What really got to me was the last 10 to 15 minutes because after going through a whole, like, two hours of pain and suffering and a little bit of joy, but mainly pain and suffering, we get somewhat of a closure. I personally wouldn't call it a happy ending. It's a very sad ending, to be very fair, but it gives you hope. It's not even a hopeful ending, but it still gives you hope that maybe one day, time fixes everything, that you do get to be happy, that maybe life corrects itself. It is how you interpret it. And those 10 minutes of the two main characters having just such a pure connection, it wasn't a romantic scene, no, but it was two good friends coming together yet again. And that is what broke me. And for the first time, I experienced the situation or scenario of almost sobbing, but not really. Like, I had silent tears pouring out of my eyes because my heart was healing itself in a very, very slow process.

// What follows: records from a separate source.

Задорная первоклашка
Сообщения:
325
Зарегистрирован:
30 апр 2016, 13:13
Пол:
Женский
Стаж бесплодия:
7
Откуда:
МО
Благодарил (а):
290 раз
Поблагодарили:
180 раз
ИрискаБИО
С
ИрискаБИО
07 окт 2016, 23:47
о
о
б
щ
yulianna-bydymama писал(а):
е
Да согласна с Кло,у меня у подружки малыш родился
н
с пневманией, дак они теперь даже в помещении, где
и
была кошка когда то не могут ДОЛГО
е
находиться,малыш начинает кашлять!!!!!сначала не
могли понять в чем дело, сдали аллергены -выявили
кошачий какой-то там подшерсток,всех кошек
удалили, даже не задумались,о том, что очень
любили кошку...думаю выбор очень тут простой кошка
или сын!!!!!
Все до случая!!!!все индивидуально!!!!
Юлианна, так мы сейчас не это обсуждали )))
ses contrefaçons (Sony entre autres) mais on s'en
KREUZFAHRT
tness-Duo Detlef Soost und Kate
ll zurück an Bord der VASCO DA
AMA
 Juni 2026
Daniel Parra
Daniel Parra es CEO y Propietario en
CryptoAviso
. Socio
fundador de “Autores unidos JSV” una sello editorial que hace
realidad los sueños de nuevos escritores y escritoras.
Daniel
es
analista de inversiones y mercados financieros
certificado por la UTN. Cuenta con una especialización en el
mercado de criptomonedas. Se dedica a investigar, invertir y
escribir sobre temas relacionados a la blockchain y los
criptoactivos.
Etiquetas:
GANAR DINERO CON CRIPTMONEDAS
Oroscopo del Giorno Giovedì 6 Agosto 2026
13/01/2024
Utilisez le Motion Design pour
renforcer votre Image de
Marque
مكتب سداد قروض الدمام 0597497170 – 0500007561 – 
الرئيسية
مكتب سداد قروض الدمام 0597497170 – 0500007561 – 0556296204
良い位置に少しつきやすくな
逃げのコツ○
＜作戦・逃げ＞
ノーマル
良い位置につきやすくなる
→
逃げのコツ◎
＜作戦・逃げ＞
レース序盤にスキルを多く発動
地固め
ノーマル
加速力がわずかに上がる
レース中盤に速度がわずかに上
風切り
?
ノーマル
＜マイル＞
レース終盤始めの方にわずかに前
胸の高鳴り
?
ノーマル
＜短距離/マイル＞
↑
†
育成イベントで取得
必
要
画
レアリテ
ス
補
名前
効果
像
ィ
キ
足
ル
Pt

The thing that broke me the most was remembering that this was based on a real life, and this whole story was based on the director's real life. Because I'd known about this movie for a very long time, and I had forgotten this fact. So when I finished the movie and I tried to go and do some, just look at the cast and directors and stuff, I come upon this fact. And this is when I find out for the first time that the last ten minutes of the movie, the one scene in the movie that actually made me, made my emotions cross the line of crying, was a scene that never happened in real life. It's so painful to imagine that all of this is based on a real story, and just the last ten minutes of joy did not even happen because the director never got to meet his buddy ever again. The story ended when they were last together. That's the end. But the director was generous enough to give us somewhat of a happy scene at the end. Just to remind us that yeah, love exists and maybe you can move on and everything heals with time. But in reality, that's not what happened to him. And that was the saddest fact about this whole movie.
There's a lot of wonderful dialogues that are in the movie, but my personal favorite one is "if being queer takes you to hell, then send me there, maybe people there will understand me better". As somebody part of the LGBT community, I constantly make jokes about the fact that I'm going to hell because I'm gay and that's where I'll end up. But I say it both cynically and comedically at the same time, because I do find it funny that people who love so purely can go to hell. I just don't ever understand the concept because love is a very pure thing and at the same time, I do understand how religion plays a role here. I do get it. So this dialogue was like a knife to the heart. It's funny, but at the same time, if I do end up in hell, just because I love somebody of the same gender, it's a relief to think that, yeah, there will be other people who will understand me better, that I won't be alone, even in hell.
I really appreciate the director giving some form of hope at the end. Even though they did not get it in their own life, they choose to give it to other people, and that itself shows you how loved and pure they are, and not a sinner because they're gay. They will go to heaven and so will everyone go loves with a pure heart.